Chinese scientists created mice with super vision

Chinese scientists have used nanotechnology methods in experimental animals (mice), managing to improve their vision so that they do not only see the visible light, but also the infrared, which is normally invisible to humans and most animals.

The achievement paves the way for new advances in infrared vision technologies, as well as for military, security and encryption applications. At the same time, the question arises as to whether in the far future it will be possible even people – with the appropriate modifications in their eyes – to see the infrared without the need for a device.

The researchers, led by Tian Sue and Gin Bao of the University of Science and Technology of China, who published the journal Cell Biology (Cell), introduced nanoparticles into the eyes of the mice, which allowed the animals to acquire infrared vision for a while up to ten weeks, even the day, as well as minimal side effects.

Humans and other mammals can only see certain wavelengths of light, but not infrared, which has a longer wavelength than visible light. Infrared is everywhere around us, as humans, animals and objects, because of their heat, emit infrared light, while objects can also reflect infrared light.

“The visible light that can be perceived by people’s natural sight, occupies a very small part of the electromagnetic spectrum. But electromagnetic waves that are farther or shorter than visible light carry a lot of information, “said Sue.

When the light enters the eye and falls on the retina, the photoreceptor cells (the angle and the rods) absorb the photons with visible wavelengths of light and send the corresponding electrical signals to the brain. However, since infrared wavelengths are too large to be absorbed by photoreceptors, we are unable to see infrared.

Researchers have developed nanoparticles that can bind to eye cell photoreceptors and function in the same way but in infrared. When infrared light falls into the eye, nanoparticles can catch these longer wavelengths while the related signals are then sent to the brain.

The technology is based on converting infrared light to a shorter wavelength within the range of visible light.

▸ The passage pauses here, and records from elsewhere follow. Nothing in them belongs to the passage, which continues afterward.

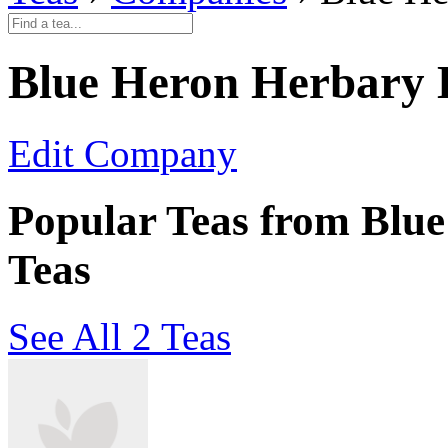
Blue Heron Herbary 
Edit Company
Popular Teas from Blu
Teas
See All 2 Teas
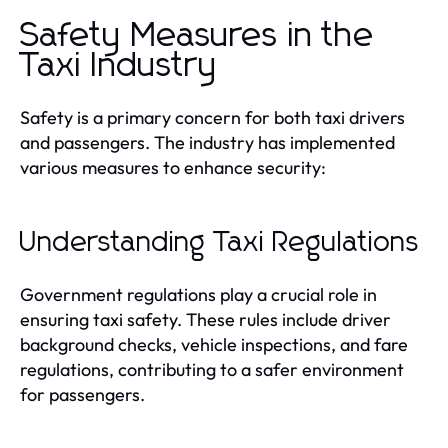
Safety Measures in the
Taxi Industry
Safety is a primary concern for both taxi drivers
and passengers. The industry has implemented
various measures to enhance security:
Understanding Taxi Regulations
Government regulations play a crucial role in
ensuring taxi safety. These rules include driver
background checks, vehicle inspections, and fare
regulations, contributing to a safer environment
for passengers.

In the experiment with mice (which like humans can not see in infrared), the nanoparticles absorbed infrared light at a wavelength of 980 nanometers and turned it into 535 nm light, which made the infrared light look like a green color . Through various tests, scientists have confirmed that rodents could actually perceive infrared light.

“We believe that this technology can also work on human eyes, not only by creating a super vision, but also for new treatments for people who do not see the red color,” said Sue. “The new technology we developed can ultimately allow human beings to see beyond their physical abilities,” he added.

These nanoparticles could be integrated and improved with today’s infrared vision technology based on sensors and cameras, but it still has several limitations.